Борозна назвал наугад три-четыре статьи, пообещал подумать, порекомендовать завтра, энергично взмахнул рукой, что должно было означать — тороплюсь, но всегда вежливый Вадим, который схватывал все с полужеста, сегодня не понял грубого намека.
— А статью того француза из Марселя? — спросил он.
— Какого француза, какую статью? — удивился Борозна.
— Да ту… Они тоже работали в точке эксордиум, как и мы. Я видел ее у вас на столе. Даже начал читать…
Виктор Васильевич хорошо помнил, что эту статью на работу не приносил. Он пристально посмотрел на Вадима. Глаза у того были и теперь все такие же ясные, только словно бы изменили цвет. Так бывает, когда в ясный день на воду набежит облачко.

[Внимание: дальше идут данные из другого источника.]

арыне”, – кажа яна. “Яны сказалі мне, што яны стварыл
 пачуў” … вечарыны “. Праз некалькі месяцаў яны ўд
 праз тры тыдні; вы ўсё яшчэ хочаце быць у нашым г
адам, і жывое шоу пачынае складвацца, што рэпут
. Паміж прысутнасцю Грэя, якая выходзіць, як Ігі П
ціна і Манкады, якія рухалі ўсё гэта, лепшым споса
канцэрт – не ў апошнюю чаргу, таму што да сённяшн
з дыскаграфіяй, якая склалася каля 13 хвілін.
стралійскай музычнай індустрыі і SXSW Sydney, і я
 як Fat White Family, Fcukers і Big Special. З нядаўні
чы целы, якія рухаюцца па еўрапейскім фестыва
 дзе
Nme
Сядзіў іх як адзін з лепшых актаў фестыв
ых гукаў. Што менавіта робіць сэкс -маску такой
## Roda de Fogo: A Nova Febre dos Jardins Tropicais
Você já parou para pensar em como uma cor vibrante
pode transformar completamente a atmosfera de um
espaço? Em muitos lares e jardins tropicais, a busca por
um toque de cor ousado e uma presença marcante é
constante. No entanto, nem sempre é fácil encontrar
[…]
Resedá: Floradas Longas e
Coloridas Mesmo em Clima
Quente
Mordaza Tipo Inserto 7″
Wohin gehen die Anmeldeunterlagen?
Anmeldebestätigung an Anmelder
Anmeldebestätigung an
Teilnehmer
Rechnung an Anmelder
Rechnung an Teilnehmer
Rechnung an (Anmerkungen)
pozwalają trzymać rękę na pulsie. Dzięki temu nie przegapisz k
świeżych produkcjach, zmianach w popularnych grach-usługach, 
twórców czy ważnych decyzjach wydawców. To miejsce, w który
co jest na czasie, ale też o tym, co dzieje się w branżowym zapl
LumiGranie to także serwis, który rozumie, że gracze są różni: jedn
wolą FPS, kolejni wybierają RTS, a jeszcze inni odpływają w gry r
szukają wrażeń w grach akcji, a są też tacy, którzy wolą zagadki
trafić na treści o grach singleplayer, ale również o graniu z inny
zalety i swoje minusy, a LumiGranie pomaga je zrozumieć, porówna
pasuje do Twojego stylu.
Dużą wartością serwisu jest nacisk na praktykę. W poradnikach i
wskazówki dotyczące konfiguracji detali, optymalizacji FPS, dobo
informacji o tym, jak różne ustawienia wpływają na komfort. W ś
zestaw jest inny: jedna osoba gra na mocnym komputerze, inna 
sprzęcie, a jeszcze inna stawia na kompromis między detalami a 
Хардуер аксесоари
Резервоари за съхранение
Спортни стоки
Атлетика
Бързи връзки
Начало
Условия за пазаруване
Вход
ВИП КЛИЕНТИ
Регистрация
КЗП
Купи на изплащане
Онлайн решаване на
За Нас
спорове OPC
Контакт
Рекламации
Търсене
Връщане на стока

— Вы что, Вадим, взбираетесь по трубе на девятый этаж? Или научились подделывать ключи к квартире? — сказал он грубовато, пытаясь скрыть досаду и тревогу, завладевшие им в этот миг. В то же время в нем шевельнулось и еще одно чувство — ревности, ведь Неля выболтала доверенную ей тайну не кому-нибудь из девушек, а вот этому кинематографично красивому Вадиму. А может, выболтала и девушкам, это было бы еще хуже, захотелось как-то выспросить у Вадима, но он подавил в себе это желание и закончил разговор в том же грубовато-шутливом тоне: — А по трубам знаете кто лазит? Лунатики. Поэтому считайте, что все это вам приснилось. Сон — это самое полезное в нашей жизни.

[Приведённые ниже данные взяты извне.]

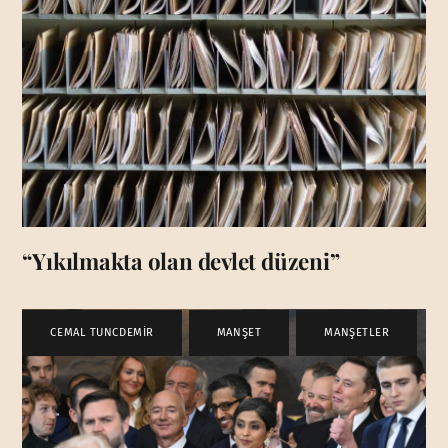
“Yıkılmakta olan devlet düzeni”
CEMAL TUNCDEMİR
,
MANŞET
,
MANŞETLER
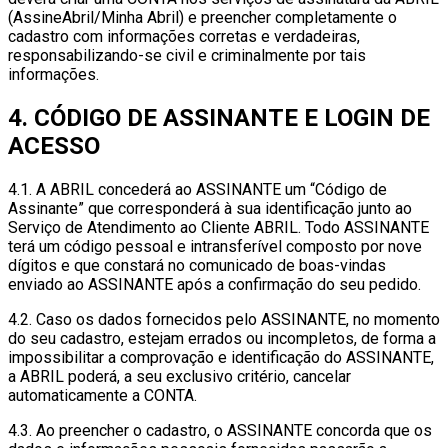
(AssineAbril/Minha Abril) e preencher completamente o
cadastro com informações corretas e verdadeiras,
responsabilizando-se civil e criminalmente por tais
informações.
4. CÓDIGO DE ASSINANTE E LOGIN DE
ACESSO
4.1. A ABRIL concederá ao ASSINANTE um “Código de
Assinante” que corresponderá à sua identificação junto ao
Serviço de Atendimento ao Cliente ABRIL. Todo ASSINANTE
terá um código pessoal e intransferível composto por nove
dígitos e que constará no comunicado de boas-vindas
enviado ao ASSINANTE após a confirmação do seu pedido.
4.2. Caso os dados fornecidos pelo ASSINANTE, no momento
do seu cadastro, estejam errados ou incompletos, de forma a
impossibilitar a comprovação e identificação do ASSINANTE,
a ABRIL poderá, a seu exclusivo critério, cancelar
automaticamente a CONTA.
4.3. Ao preencher o cadastro, o ASSINANTE concorda que os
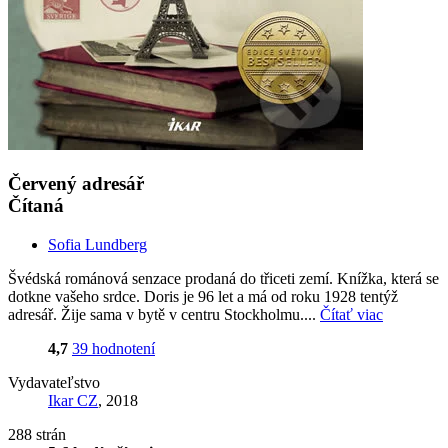
Červený adresář
Čítaná
Sofia Lundberg
Švédská románová senzace prodaná do třiceti zemí. Knížka, která se
dotkne vašeho srdce. Doris je 96 let a má od roku 1928 tentýž
adresář. Žije sama v bytě v centru Stockholmu....
Čítať viac
4,7
39 hodnotení
Vydavateľstvo
Ikar CZ
, 2018
288 strán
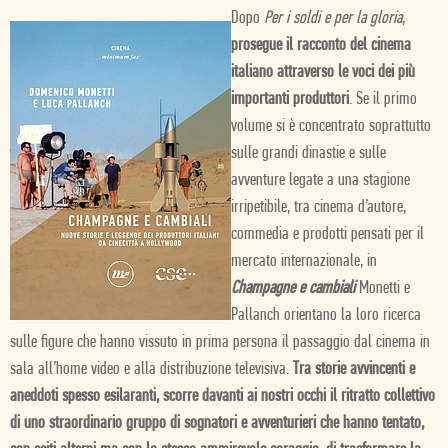
Dopo
Per i soldi e per la gloria
,
prosegue il racconto del cinema
italiano attraverso le voci dei più
importanti produttori
. Se il primo
volume si è concentrato soprattutto
sulle grandi dinastie e sulle
avventure legate a una stagione
irripetibile, tra cinema d’autore,
commedia e prodotti pensati per il
mercato internazionale, in
Champagne e cambiali
Monetti e
Pallanch orientano la loro ricerca
sulle figure che hanno vissuto in prima persona il passaggio dal cinema in
sala all’home video e alla distribuzione televisiva.
Tra storie avvincenti e
aneddoti spesso esilaranti, scorre davanti ai nostri occhi il ritratto collettivo
di uno straordinario gruppo di sognatori e avventurieri che hanno tentato,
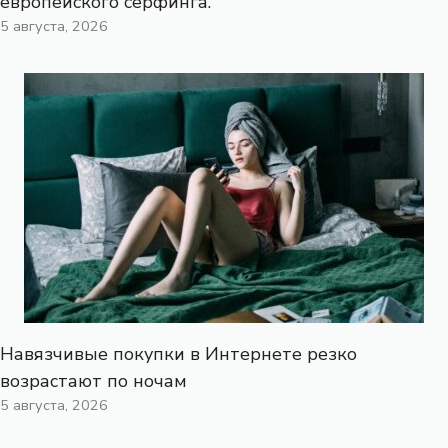
европейского серфинга.
5 августа, 2026
Навязчивые покупки в Интернете резко
возрастают по ночам
5 августа, 2026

Уже сбежав по ступенькам вниз, подумал: надо было сказать Бабенко что-то другое. Попытаться пояснить, сказать, что ошибся или пошутил, припугнул Нелю, или хотя бы остеречь, но у него не хватило времени. Он шел, а в нем поднималась все большая досада на Нелю, он решил, что этот ее поступок дает ему некое маленькое право на месть, право не церемониться.
Неля уже стояла у входа в метро.
— Современный стиль, — сказала она, когда он, запыхавшийся, подошел к ней. — Она ждет его. Так что можете не извиняться.

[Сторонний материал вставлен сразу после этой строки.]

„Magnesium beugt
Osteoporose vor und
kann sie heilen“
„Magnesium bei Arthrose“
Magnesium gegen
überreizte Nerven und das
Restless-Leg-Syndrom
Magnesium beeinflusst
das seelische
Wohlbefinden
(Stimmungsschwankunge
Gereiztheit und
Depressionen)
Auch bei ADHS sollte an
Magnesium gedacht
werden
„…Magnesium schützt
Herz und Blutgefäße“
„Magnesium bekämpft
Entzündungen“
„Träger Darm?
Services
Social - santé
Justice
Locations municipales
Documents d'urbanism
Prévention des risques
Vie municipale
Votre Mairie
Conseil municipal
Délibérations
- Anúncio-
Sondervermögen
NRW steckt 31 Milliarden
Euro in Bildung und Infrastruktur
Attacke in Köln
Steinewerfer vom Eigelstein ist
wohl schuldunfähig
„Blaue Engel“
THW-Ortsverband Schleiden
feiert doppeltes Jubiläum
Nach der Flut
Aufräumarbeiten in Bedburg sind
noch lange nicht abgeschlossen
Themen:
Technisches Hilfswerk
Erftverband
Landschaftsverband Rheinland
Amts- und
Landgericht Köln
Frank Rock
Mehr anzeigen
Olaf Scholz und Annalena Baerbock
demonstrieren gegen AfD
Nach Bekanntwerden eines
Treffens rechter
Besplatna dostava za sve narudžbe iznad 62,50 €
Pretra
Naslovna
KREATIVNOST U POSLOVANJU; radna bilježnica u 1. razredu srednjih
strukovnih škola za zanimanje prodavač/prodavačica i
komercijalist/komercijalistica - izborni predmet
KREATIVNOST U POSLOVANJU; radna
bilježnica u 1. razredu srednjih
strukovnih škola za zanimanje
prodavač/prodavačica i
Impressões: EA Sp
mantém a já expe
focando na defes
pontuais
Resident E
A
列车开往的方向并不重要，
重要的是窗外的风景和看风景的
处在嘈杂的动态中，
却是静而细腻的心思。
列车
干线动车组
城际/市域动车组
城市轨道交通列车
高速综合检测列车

Он и в самом деле не стал извиняться. И пока что ничего не сказал о разговоре с Вадимом Бабенко — не хотел портить вечер, начинать его с дознаний, а может, и ссоры.
Узенькой извилистой дорожкой они спускались вниз, к Петровской аллее. Спускались в грохот, визг, мешанину красок, голосов, в нечто необычное, химерическое, чужое. Той весной в парке экспонировали чужеземные аттракционы — американские горки, немецкое колесо, венские автомобильчики, всюду висели причудливые, непривычные для глаза рекламные щиты, и бегали в причудливых одеяниях те, кто обслуживал эти механизмы, и господствовали какие-то незнакомые суета и гомон — казалось, эти люди, импортируя иноземные развлечения, импортировали и иноземное настроение. Особенно много людей приманивали горки — «Супер-8», как еще называли их. Маленькие, покрашенные в яркие цвета вагонеточки бешено мчались по рельсам, то взлетали вверх, то падали вниз, визжали колеса и визжали девушки, но, однако же, в очереди их не уменьшалось. Борозна подумал, что это примета времени — визжать и лезть туда, где страшно. Ну, не совсем страшно, просто можно поиграть в страх, как играют дети, перебегая дорогу перед автомобилями. Люди перестают любить покой, они хотят любой ценой пощекотать нервы — промчаться с неистовой скоростью, заглянуть в пропасть или сопережить нечто подобное с героями фильмов.
В парке гремела музыка. Неистовствовал джаз, вгоняя всех в свой ритм, подчиняя себе.
— Я где-то читал, — сказал Борозна, — что дикарям чрезвычайно нравятся наши вальсы и наша народная музыка. А мы ухватились за дикарские ритмы. Под этот грохот, под эти завывания мне кажется, что сейчас с кого-то, а может, и с меня снимут скальп.
— Вы сами можете с любого снять скальп, — сказала Неля.
Он засмеялся.
— Хотите испытать свои нервы? — И показал на американские горки.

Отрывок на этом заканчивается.